Endpoint Protection

 View Only
Expand all | Collapse all

Windows update and SEP firewall

  • 1.  Windows update and SEP firewall

    Posted Mar 15, 2013 02:27 PM

    Windows udate is being blocked in our test group for our new firewall policies. I haev created a host group and placed the various MS domains for updates in that and made sure to allow all applications to those sites. (I did also include an akami domain that i see them using.) 

    Any ideas? I still see svchost.exe being blocked when I try and run MS update on the host.

    Anyone else have any luck with this?

     

     



  • 2.  RE: Windows update and SEP firewall

    Posted Mar 15, 2013 02:31 PM

    MS has a bunch of domains so it is possible your missing one and the connection attempt is being blocked. What port is it giong out over, you can open port 80 and 443



  • 3.  RE: Windows update and SEP firewall

    Posted Mar 15, 2013 02:35 PM

    It does. I noticed on their site the list that they have for updates. I set a wildcard for them, as in *.microsoft.com, *.microsoftupdate.com, etc. Could that be the issue? Shoudl I put in the domains explicitly?

    I would prefer not to open svchost.exe wide open to ports 80 and 443, as malware can hijack that service quite easily.I woudl rather white list the locations that it can go to. 



  • 4.  RE: Windows update and SEP firewall

    Posted Mar 15, 2013 02:39 PM

    If you don't want to open port 80/443 for all traffic than add the domains like you mentioned above



  • 5.  RE: Windows update and SEP firewall

    Posted Mar 15, 2013 02:42 PM

    Open sepm firewall policy

    under protection and stealth

     

    if you have "enable os finger print masquerading" checked.

     

    Please unched that.

     



  • 6.  RE: Windows update and SEP firewall

    Trusted Advisor
    Posted Mar 15, 2013 02:46 PM

    Hello,

    It would be helpful to know what version of SEP you're using, what's installed (SEPM? SEP client?), but more importantly, what the exact error is that you are seeing. smiley

    Check these Threads:

    https://www-secure.symantec.com/connect/forums/sep-blocking-windows-update

    https://www-secure.symantec.com/connect/forums/cwindowssystem32svchostexe

    Secondly, check these Articles:

    Error: "Security Risk Found!
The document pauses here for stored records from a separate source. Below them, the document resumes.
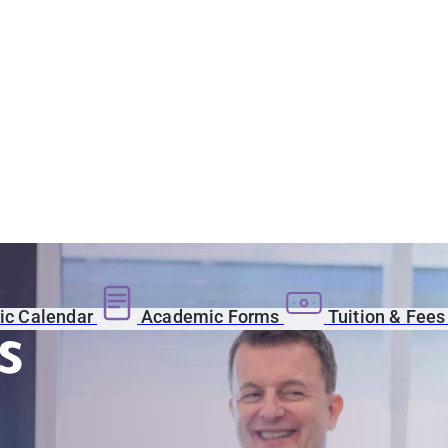
c Calendar
Academic Forms
Tuition & Fee
s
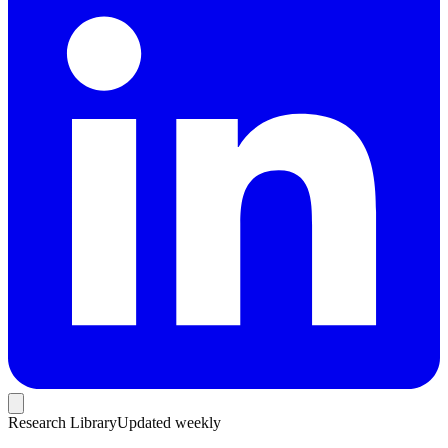
Research Library
Updated weekly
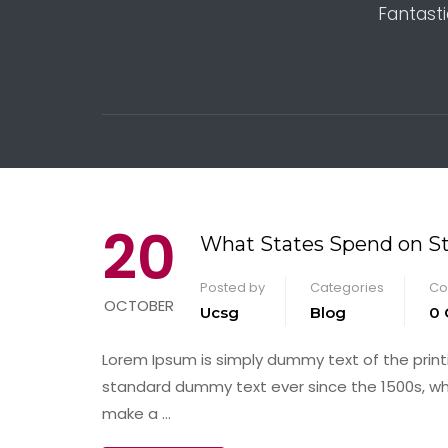
Fantasti
20
What States Spend on S
Posted by
Categories
Co
OCTOBER
Ucsg
Blog
0
Lorem Ipsum is simply dummy text of the print
standard dummy text ever since the 1500s, wh
make a …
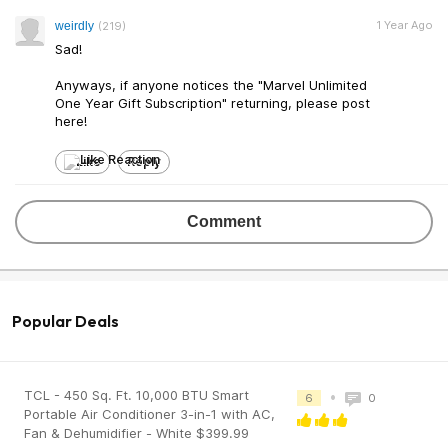
1 Year Ago
weirdly
(219)
Sad!
Anyways, if anyone notices the "Marvel Unlimited
One Year Gift Subscription" returning, please post
here!
Like
Reply
Comment
Popular Deals
TCL - 450 Sq. Ft. 10,000 BTU Smart
•
6
0
Portable Air Conditioner 3-in-1 with AC,
Fan & Dehumidifier - White $399.99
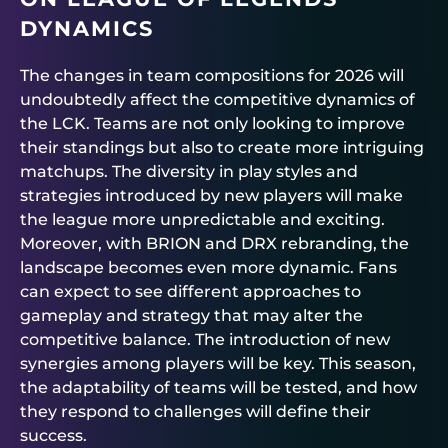
DYNAMICS
The changes in team compositions for 2026 will
undoubtedly affect the competitive dynamics of
the LCK. Teams are not only looking to improve
their standings but also to create more intriguing
matchups. The diversity in play styles and
strategies introduced by new players will make
the league more unpredictable and exciting.
Moreover, with BRION and DRX rebranding, the
landscape becomes even more dynamic. Fans
can expect to see different approaches to
gameplay and strategy that may alter the
competitive balance. The introduction of new
synergies among players will be key. This season,
the adaptability of teams will be tested, and how
they respond to challenges will define their
success.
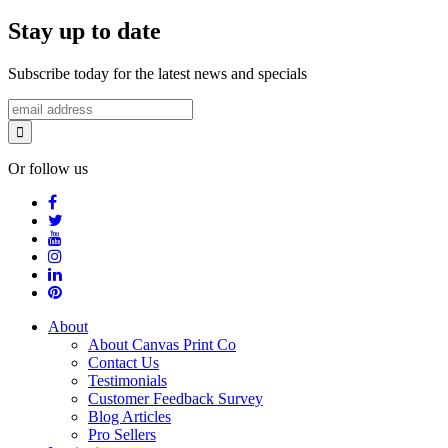
Stay up to date
Subscribe today for the latest news and specials
Or follow us
About
About Canvas Print Co
Contact Us
Testimonials
Customer Feedback Survey
Blog Articles
Pro Sellers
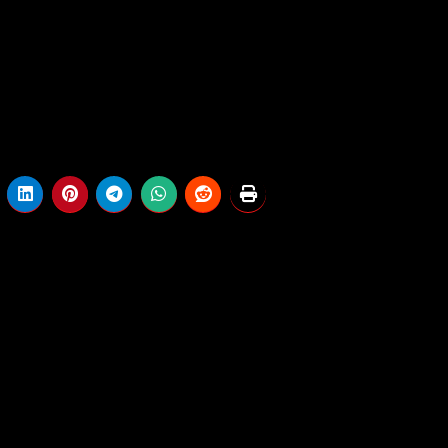
.
. Keep tuned for the newest information relating to the way
 Is
When Will We Discover Out Who Gaine
or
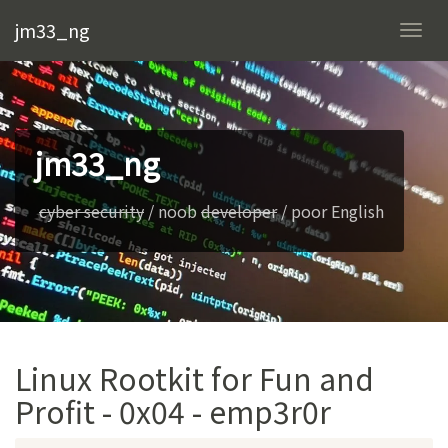
jm33_ng
Togg
navi
jm33_ng
cyber security
/ noob
developer
/ poor English
Linux Rootkit for Fun and
Profit - 0x04 - emp3r0r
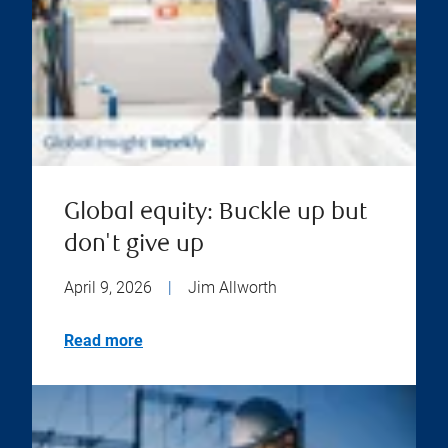
Global equity: Buckle up but
don't give up
April 9, 2026
|
Jim Allworth
Read more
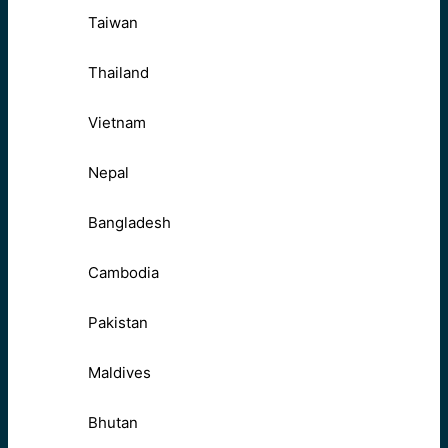
Taiwan
Thailand
Vietnam
Nepal
Bangladesh
Cambodia
Pakistan
Maldives
Bhutan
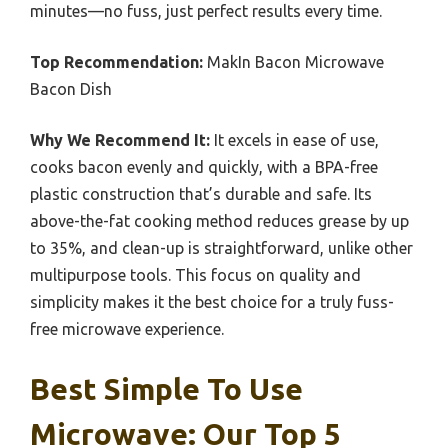
minutes—no fuss, just perfect results every time.
Top Recommendation:
MakIn Bacon Microwave
Bacon Dish
Why We Recommend It:
It excels in ease of use,
cooks bacon evenly and quickly, with a BPA-free
plastic construction that’s durable and safe. Its
above-the-fat cooking method reduces grease by up
to 35%, and clean-up is straightforward, unlike other
multipurpose tools. This focus on quality and
simplicity makes it the best choice for a truly fuss-
free microwave experience.
Best Simple To Use
Microwave: Our Top 5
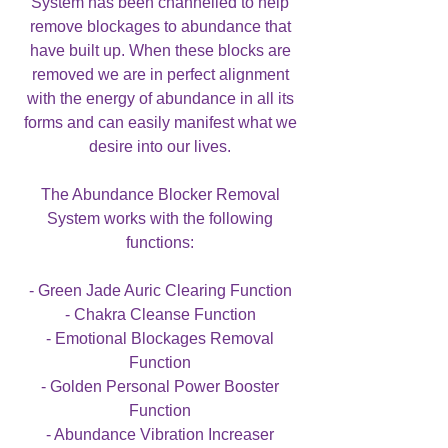
System has been channelled to help
remove blockages to abundance that
have built up. When these blocks are
removed we are in perfect alignment
with the energy of abundance in all its
forms and can easily manifest what we
desire into our lives.
The Abundance Blocker Removal
System works with the following
functions:
- Green Jade Auric Clearing Function
- Chakra Cleanse Function
- Emotional Blockages Removal
Function
- Golden Personal Power Booster
Function
- Abundance Vibration Increaser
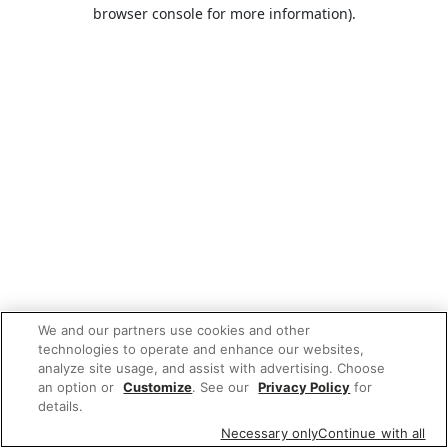
browser console for more information).
We and our partners use cookies and other
technologies to operate and enhance our websites,
analyze site usage, and assist with advertising. Choose
an option or
Customize
. See our
Privacy Policy
for
details.
Necessary only
Continue with all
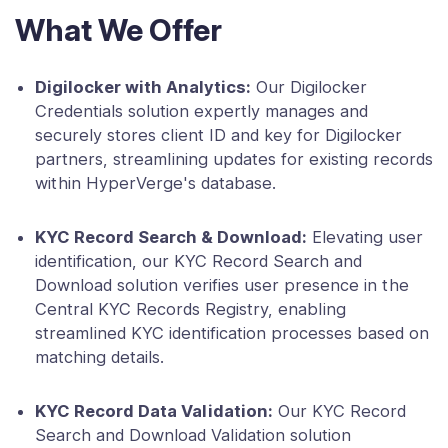
What We Offer
Digilocker with Analytics:
Our Digilocker
Credentials solution expertly manages and
securely stores client ID and key for Digilocker
partners, streamlining updates for existing records
within HyperVerge's database.
KYC Record Search & Download:
Elevating user
identification, our KYC Record Search and
Download solution verifies user presence in the
Central KYC Records Registry, enabling
streamlined KYC identification processes based on
matching details.
KYC Record Data Validation:
Our KYC Record
Search and Download Validation solution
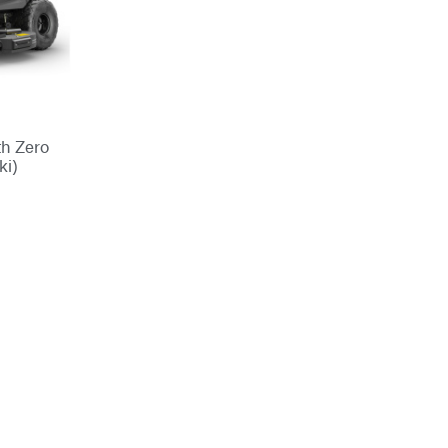
th Zero
ki)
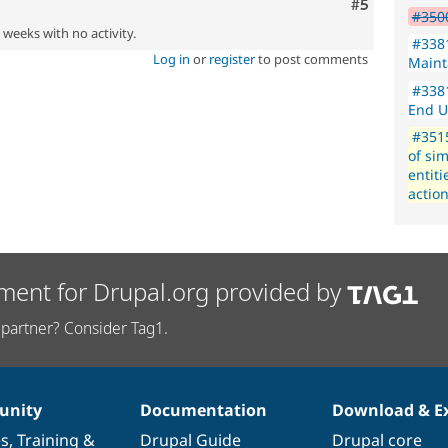
Comment
#5
#350
2 weeks with no activity.
#3381
Log in
or
register
to post comments
Maint
#3381
End U
#351
of si
entit
actio
ment for Drupal.org provided by
partner? Consider Tag1.
nity
Documentation
Download & E
es
,
Training
&
Drupal Guide
Drupal core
Hosts File Change in File: c:\windows\system32\svchost.exe by: SONAR scan"

    http://www.symantec.com/docs/TECH164391

    Symantec Endpoint Protection 12.1: Blocked System Change Events produce unexpected messages

    http://www.symantec.com/docs/TECH161646

    Creating an DNS or Host File Change Exception in Symantec Endpoint Protection Manager 12.1 RU1 MP1 and above.
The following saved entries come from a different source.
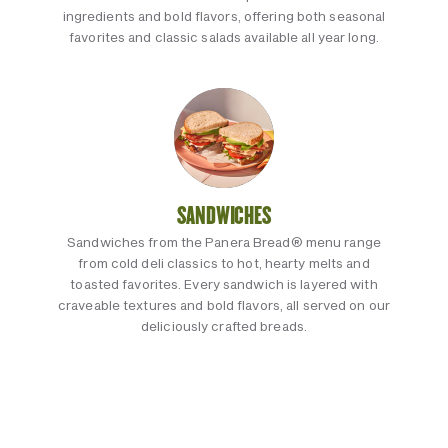
ingredients and bold flavors, offering both seasonal
favorites and classic salads available all year long.
SANDWICHES
Sandwiches from the Panera Bread® menu range
from cold deli classics to hot, hearty melts and
toasted favorites. Every sandwich is layered with
craveable textures and bold flavors, all served on our
deliciously crafted breads.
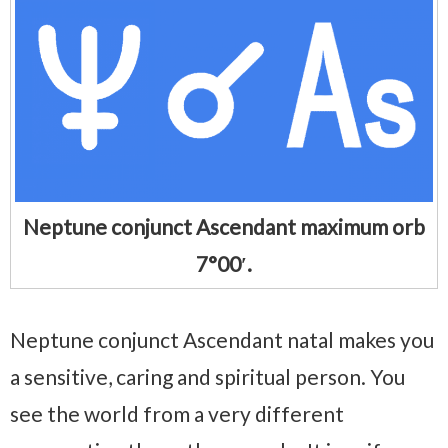
Neptune conjunct Ascendant maximum orb
7°00′.
Neptune conjunct Ascendant natal makes you
a sensitive, caring and spiritual person. You
see the world from a very different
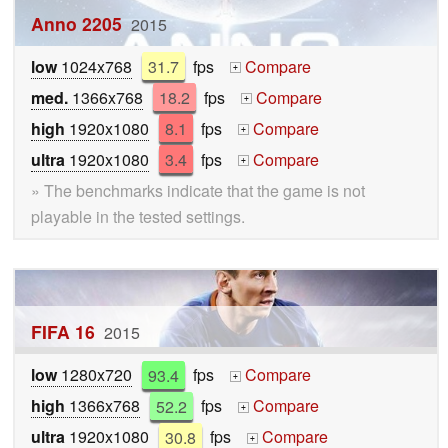
Anno 2205
2015
low
1024x768
31.7
fps
Compare
+
med.
1366x768
18.2
fps
Compare
+
high
1920x1080
8.1
fps
Compare
+
ultra
1920x1080
3.4
fps
Compare
+
» The benchmarks indicate that the game is not
playable in the tested settings.
FIFA 16
2015
low
1280x720
93.4
fps
Compare
+
high
1366x768
52.2
fps
Compare
+
ultra
1920x1080
30.8
fps
Compare
+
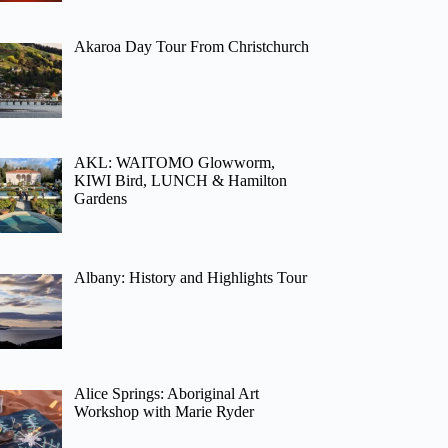
Akaroa Day Tour From Christchurch
AKL: WAITOMO Glowworm,
KIWI Bird, LUNCH & Hamilton
Gardens
Albany: History and Highlights Tour
Alice Springs: Aboriginal Art
Workshop with Marie Ryder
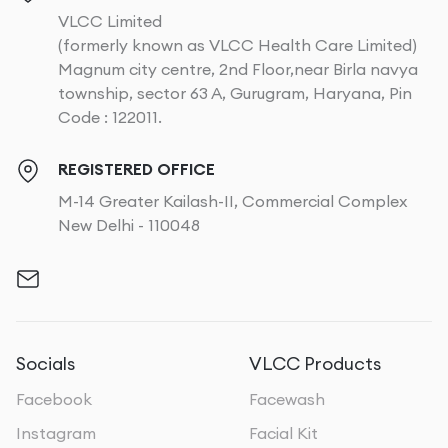
VLCC Limited
(formerly known as VLCC Health Care Limited)
Magnum city centre, 2nd Floor,near Birla navya
township, sector 63 A, Gurugram, Haryana, Pin
Code : 122011.
REGISTERED OFFICE
M-14 Greater Kailash-II, Commercial Complex
New Delhi - 110048
Socials
VLCC Products
Facebook
Facewash
Instagram
Facial Kit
    https://www-secure.symantec.com/connect/articles/creating-dns-or-host-file-change-exception-symantec-endpoint-protection-manager-121-ru1-mp1

    Hope that helps!!



  • 7.  RE: Windows update and SEP firewall

    Posted Mar 15, 2013 03:09 PM

    we do not have OS masquerading enabled.

    it is client 12.1.x

    I can see that it is blocking the svchost.exe in the traffic logs. It nly shows the IP address beign blocked and not the domain. For others, i see the domain and the IP being blocked.



  • 8.  RE: Windows update and SEP firewall

    Posted Mar 15, 2013 03:15 PM

    Windows Update uses svchost.exe for updating

    I would suggest putting in the domain names if you know them. Otherwise, you open port 80/443 but it sounds like you don't want that nor would I suggest allowing traffic from svchost.exe as malware likes to use this name quite a bit. You can however specify by file fingerprint in the SEPM but I'm not sure how fine grained you want to be.
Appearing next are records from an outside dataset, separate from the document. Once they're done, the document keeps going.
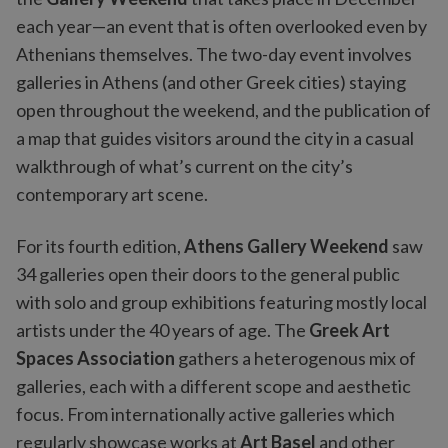
each year—an event that is often overlooked even by
Athenians themselves. The two-day event involves
galleries in Athens (and other Greek cities) staying
open throughout the weekend, and the publication of
a map that guides visitors around the city in a casual
walkthrough of what’s current on the city’s
contemporary art scene.
For its fourth edition,
Athens Gallery Weekend
saw
34 galleries open their doors to the general public
with solo and group exhibitions featuring mostly local
artists under the 40 years of age. The
Greek Art
Spaces Association
gathers a heterogenous mix of
galleries, each with a different scope and aesthetic
focus. From internationally active galleries which
regularly showcase works at
Art Basel
and other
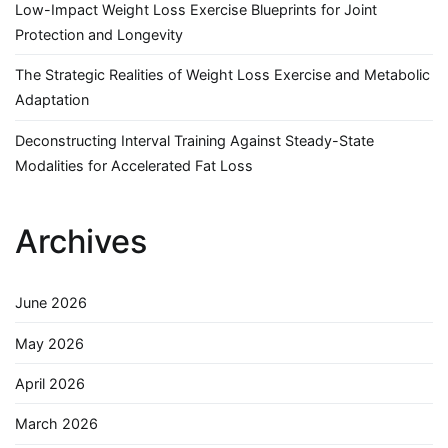
Low-Impact Weight Loss Exercise Blueprints for Joint
Protection and Longevity
The Strategic Realities of Weight Loss Exercise and Metabolic
Adaptation
Deconstructing Interval Training Against Steady-State
Modalities for Accelerated Fat Loss
Archives
June 2026
May 2026
April 2026
March 2026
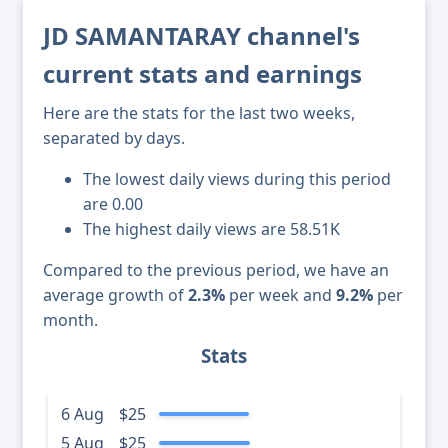
JD SAMANTARAY channel's
current stats and earnings
Here are the stats for the last two weeks,
separated by days.
The lowest daily views during this period
are 0.00
The highest daily views are 58.51K
Compared to the previous period, we have an
average growth of
2.3%
per week and
9.2%
per
month.
Stats
6 Aug
$25
5 Aug
$25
  • 9.  RE: Windows update and SEP firewall

    Posted Mar 15, 2013 03:39 PM

    got it!

    thank you everyoen for your help.

    THere is a more comprehensive list of the domains here: http://forums.isaserver.org/m_2002033740/mpage_1/key_/tm.htm#2002033740

    funy think is, that I have wildcards set up for a lot of things like *.microsoft.com, but until I added in the subdomains like *.download.microsoft.com it was not working.



  • 10.  RE: Windows update and SEP firewall

    Posted Mar 15, 2013 03:48 PM

    so here is a more comprehensive list of domains needed.

    http://forums.isaserver.org/m_2002033740/mpage_1/key_/tm.htm#2002033740

    Funny thing is that I had *.microsoft.com, etc. and it did not work. as soon as I added *.update.microsoft.com and teh other subdomains like that it started working.